Even in their strengths, they had their weaknesses. For Dracula, it was garlic, crucifixes and holy water- he didn’t like mirrors either, because they were a dead giveaway to his true identity. The Wolf Man didn’t like silver in any way, shape or form and full moons were a real bummer. Frankenstein had an aversion to fire, and irate townsfolk who carried pitchforks and screamed for his demise usually carried torches.

It seems strange to think that I’d learn life lessons from a vampire, a werewolf, and a man-made killing machine, but I did. Dracula had to kill to live; he didn’t choose to be a vampire but if it meant sinking his pointy incisors into some buxom blonde’s neck to add a few more days to his life, so be it. The Wolf Man had the same sort of modus operandi because it was just his nature when the full moon came out, but when the moon waned and the wolfsbane stopped blooming, he took human form again and felt really bad about what he had done. As for Frankenstein, he never asked to be here- that was all Dr. Victor Frankenstein’s idea. If the people around him went after him because he was different, he’d have to defend himself wouldn’t he? A strangulation here, a crushing body blow there, and pretty soon everybody gives you some space.

But any peace my pals found wouldn’t last long. Eventually, the world around them would find a way to get rid of them. A stake would find a way into Dracula’s heart just as a silver bullet would eventually enter the Wolf Man’s body.
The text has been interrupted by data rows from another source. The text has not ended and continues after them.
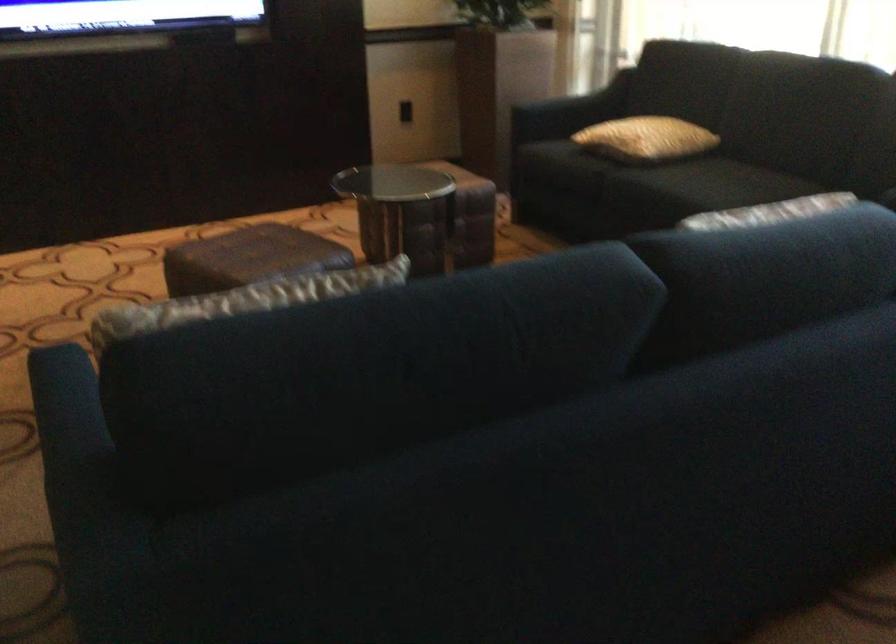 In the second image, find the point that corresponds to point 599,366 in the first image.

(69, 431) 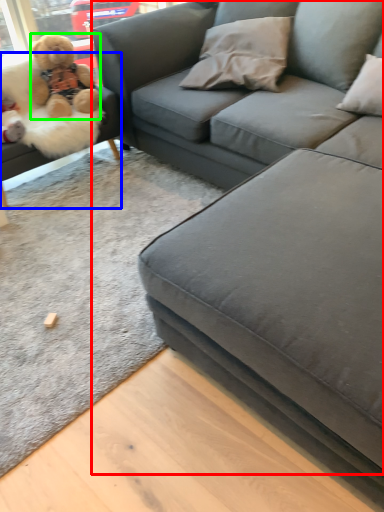 Question: Which object is the closest to the studio couch (highlighted by a red box)? Choose among these: studio couch (highlighted by a blue box) or teddy bear (highlighted by a green box).

Choices:
 (A) studio couch
 (B) teddy bear

Answer: (B) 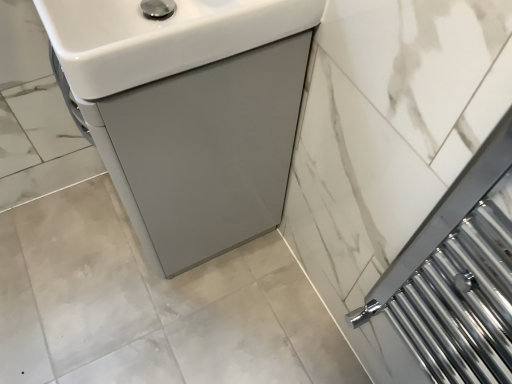 Question: Does point (155, 162) appear closer or farther from the camera than point (230, 6)?

Choices:
 (A) closer
 (B) farther

Answer: (B)

Question: From the image's perspective, relative to white glossy sink at upper left, which ranks as the 2th sink in back-to-front order, is white glossy sink at center, the 2th sink when ordered from front to back, above or below?

Choices:
 (A) above
 (B) below

Answer: (B)

Question: Considering the positions of white glossy sink at center, the first sink viewed from the back, and white glossy sink at upper left, which ranks as the 2th sink in back-to-front order, in the image, is white glossy sink at center, the first sink viewed from the back, taller or shorter than white glossy sink at upper left, which ranks as the 2th sink in back-to-front order,?

Choices:
 (A) short
 (B) tall

Answer: (B)

Question: Considering the positions of white glossy sink at upper left, arranged as the 1th sink when viewed from the front, and white glossy sink at center, the first sink viewed from the back, in the image, is white glossy sink at upper left, arranged as the 1th sink when viewed from the front, bigger or smaller than white glossy sink at center, the first sink viewed from the back,?

Choices:
 (A) big
 (B) small

Answer: (B)

Question: Would you say white glossy sink at upper left, arranged as the 1th sink when viewed from the front, is to the left or to the right of white glossy sink at center, the first sink viewed from the back, in the picture?

Choices:
 (A) left
 (B) right

Answer: (B)

Question: Looking at their shapes, would you say white glossy sink at upper left, which ranks as the 2th sink in back-to-front order, is wider or thinner than white glossy sink at center, the first sink viewed from the back?

Choices:
 (A) wide
 (B) thin

Answer: (B)

Question: From a real-world perspective, is white glossy sink at upper left, arranged as the 1th sink when viewed from the front, physically located above or below white glossy sink at center, the first sink viewed from the back?

Choices:
 (A) above
 (B) below

Answer: (A)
Frankenstein would wind up being buried alive or burned in a collapsing fire-engulfed building. And in their cinematic ends, the life lessons they were teaching me would also end- but only temporarily. You see, the best thing about my friends was that they’d be back; they wouldn’t let me wile away the wee small hours of the morning alone for very long and when they returned, they’d continue to impart their life lessons to me.

The greatest life lesson that each of these monsters taught me was that you can’t keep a good man down. Their individual life lessons also carried weight: Dracula taught me that fighting for survival using unorthodox ways was sometimes the way it had to be; the Wolf Man’s regrets over his reprehensible actions made me mindful of my own actions and Frankenstein showed me that you should never be around those who dislike you because you don’t look like they do- surround yourself with those who love you for who you really are.

So this Halloween, I’ll surround myself with loved ones- my childhood friends that I love because I know who they really are. They may be monsters to you, but they kept me company when I was alone in the dark and I’ve never forgotten them for that. I’m grateful for all the time I shared with them and everything they taught me but most of all, I’m grateful knowing they’ll always be there for me. In the promise of an eternal life in the movies, they’ll never go away.

My monsters come back to me in the same way the best things in life come back; the things you love never leave if you treat them right. Dracula, the Wolf Man, and Frankenstein’s return remind me of this and also of who I really am, even if I sometimes forget myself.

Their periodic return usually comes around Halloween. It’s because of this that I know why a jack o’lantern smiles.